Extracted page text data

BEGIN

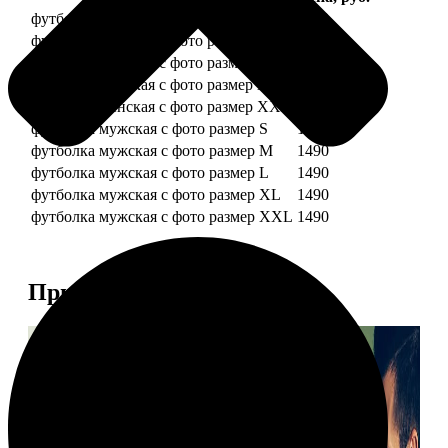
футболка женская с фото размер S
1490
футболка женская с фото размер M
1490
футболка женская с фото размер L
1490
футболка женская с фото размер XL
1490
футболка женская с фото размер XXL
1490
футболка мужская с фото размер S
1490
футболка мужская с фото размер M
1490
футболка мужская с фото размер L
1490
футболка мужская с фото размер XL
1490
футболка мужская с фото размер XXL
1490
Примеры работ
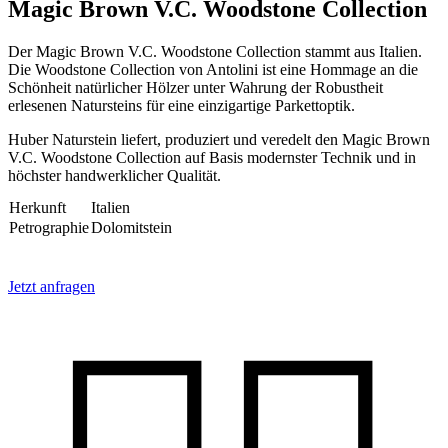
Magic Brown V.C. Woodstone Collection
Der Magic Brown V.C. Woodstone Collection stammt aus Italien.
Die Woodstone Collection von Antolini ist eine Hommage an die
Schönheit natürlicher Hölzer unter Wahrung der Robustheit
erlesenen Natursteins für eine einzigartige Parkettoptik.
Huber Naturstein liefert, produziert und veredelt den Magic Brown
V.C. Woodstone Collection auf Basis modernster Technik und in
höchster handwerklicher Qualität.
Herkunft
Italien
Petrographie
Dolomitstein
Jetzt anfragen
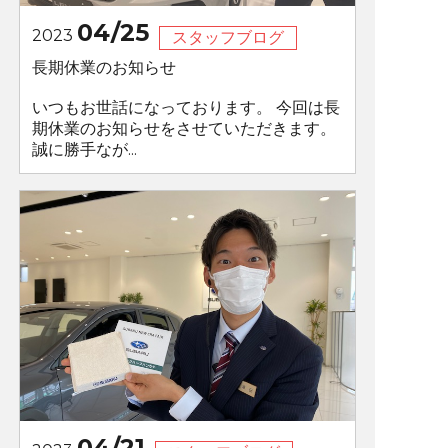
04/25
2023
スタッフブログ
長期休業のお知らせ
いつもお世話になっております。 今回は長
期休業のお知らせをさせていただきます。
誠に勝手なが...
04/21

END

• [TASK TO CARRY OUT]: Images are to be skipped, and each line above is to be returned exactly.

• [ANSWER TO THIS PROBLEM]:
футболка женская с фото размер S
1490
футболка женская с фото размер M
1490
футболка женская с фото размер L
1490
футболка женская с фото размер XL
1490
футболка женская с фото размер XXL
1490
футболка мужская с фото размер S
1490
футболка мужская с фото размер M
1490
футболка мужская с фото размер L
1490
футболка мужская с фото размер XL
1490
футболка мужская с фото размер XXL
1490
Примеры работ
Magic Brown V.C. Woodstone Collection
Der Magic Brown V.C. Woodstone Collection stammt aus Italien.
Die Woodstone Collection von Antolini ist eine Hommage an die
Schönheit natürlicher Hölzer unter Wahrung der Robustheit
erlesenen Natursteins für eine einzigartige Parkettoptik.
Huber Naturstein liefert, produziert und veredelt den Magic Brown
V.C. Woodstone Collection auf Basis modernster Technik und in
höchster handwerklicher Qualität.
Herkunft
Italien
Petrographie
Dolomitstein
Jetzt anfragen
04/25
2023
スタッフブログ
長期休業のお知らせ
いつもお世話になっております。 今回は長
期休業のお知らせをさせていただきます。
誠に勝手なが...
04/21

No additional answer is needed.